Namun setiap kali penawar itu datang, bersamanya hadir obat perangsang yang memaksa tubuhnya menjerit tanpa kendali.
Tak sanggup menanggung hasrat yang dipaksakan padanya, Clara memilih menyakiti diri sendiri, melukai tangannya agar tetap sadar.
Tiga tahun ia bertahan dalam pernikahan tanpa cinta, hingga akhirnya diceraikan dan memilih mengakhiri hidupnya.
Ketika Adrian Zhou kembali dari luar negeri dan menemukan kebenaran tentang siksaan yang dialami istrinya, hatinya hancur oleh penyesalan.
Apakah Adrian akan mampu mencintai istri yang selama ini ia abaikan?
Karya ini diterbitkan atas izin NovelToon linda huang, isi konten hanyalah pandangan pribadi pembuatnya, tidak mewakili NovelToon sendiri
Bab 15
Tidak lama kemudian, Clara mulai tenang di dalam pelukan suaminya. Napasnya yang tadinya tersengal perlahan menjadi teratur. Tubuhnya yang lemas bersandar di dada Andrian, matanya perlahan tertutup karena kelelahan.
Andrian menatap wajah pucat itu dengan tatapan iba. Ia menidurkan Clara perlahan di atas ranjang, kemudian merapikan selimut untuk menutupi tubuh istrinya agar tetap hangat.
“Tidurlah, Clara… kau sudah aman,” bisiknya lembut.

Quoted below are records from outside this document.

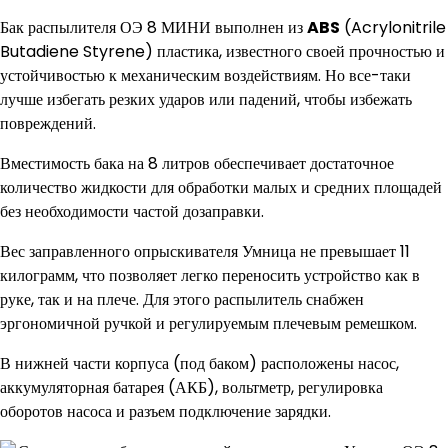
Бак распылителя ОЭ 8 МИНИ выполнен из
ABS
(Acrylonitrile
Butadiene Styrene) пластика, известного своей прочностью и
устойчивостью к механическим воздействиям. Но все-таки
лучше избегать резких ударов или падений, чтобы избежать
повреждений.
Вместимость бака на 8 литров обеспечивает достаточное
количество жидкости для обработки малых и средних площадей
без необходимости частой дозаправки.
Вес заправленного опрыскивателя Умница не превышает 11
килограмм, что позволяет легко переносить устройство как в
руке, так и на плече. Для этого распылитель снабжен
эргономичной ручкой и регулируемым плечевым ремешком.
В нижней части корпуса (под баком) расположены насос,
аккумуляторная батарея (АКБ), вольтметр, регулировка
оборотов насоса и разъем подключение зарядки.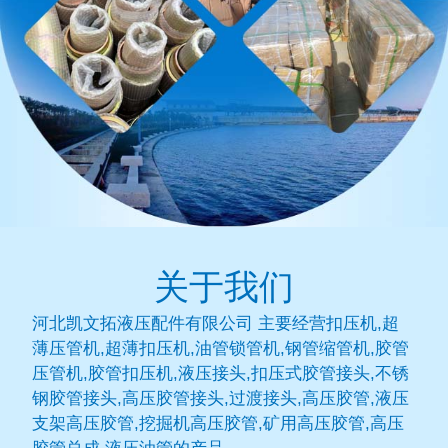
关于我们
河北凯文拓液压配件有限公司 主要经营扣压机,超
薄压管机,超薄扣压机,油管锁管机,钢管缩管机,胶管
压管机,胶管扣压机,液压接头,扣压式胶管接头,不锈
钢胶管接头,高压胶管接头,过渡接头,高压胶管,液压
支架高压胶管,挖掘机高压胶管,矿用高压胶管,高压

Clara tidak menjawab. Ia hanya memejamkan mata, tenggelam dalam tidur yang tenang untuk pertama kalinya setelah sekian lama.
Beberapa saat kemudian—
Andrian berdiri di ruang dokter, wajahnya tampak tegang namun berusaha tenang.
“Bagaimana kondisi tubuh istri saya? Apakah efek obat itu sudah benar-benar hilang?” tanyanya dengan nada penuh kekhawatiran.

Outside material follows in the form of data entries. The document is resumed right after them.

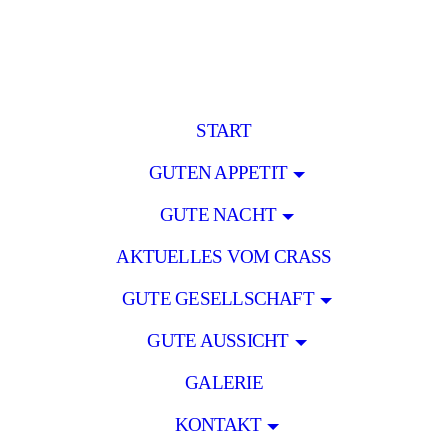
START
GUTEN APPETIT
GUTE NACHT
AKTUELLES VOM CRASS
GUTE GESELLSCHAFT
GUTE AUSSICHT
GALERIE
KONTAKT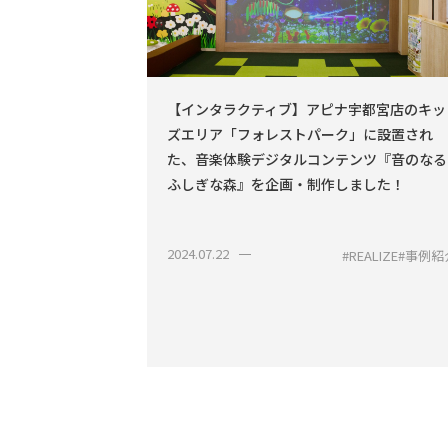
子®シリーズ
ンテンツ
【インタラクティブ】アピナ宇都宮店のキッ
のしいお店屋さん」
ズエリア「フォレストパーク」に設置され
た、音楽体験デジタルコンテンツ『音のなる
ふしぎな森』を企画・制作しました！
EALIZE
#事例紹介
2024.07.22
#REALIZE
#事例紹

Dokter menatap berkas hasil pemeriksaan di tangannya sebelum menjawab, “Tuan Zhou, efek obat itu sudah mulai berkurang. Dalam dua hari ke depan, seluruh zatnya akan keluar dari tubuh nyonya. Namun, tolong pastikan kejadian itu tidak terulang lagi. Tubuhnya sudah terlalu lemah untuk menerima serangan berikutnya.”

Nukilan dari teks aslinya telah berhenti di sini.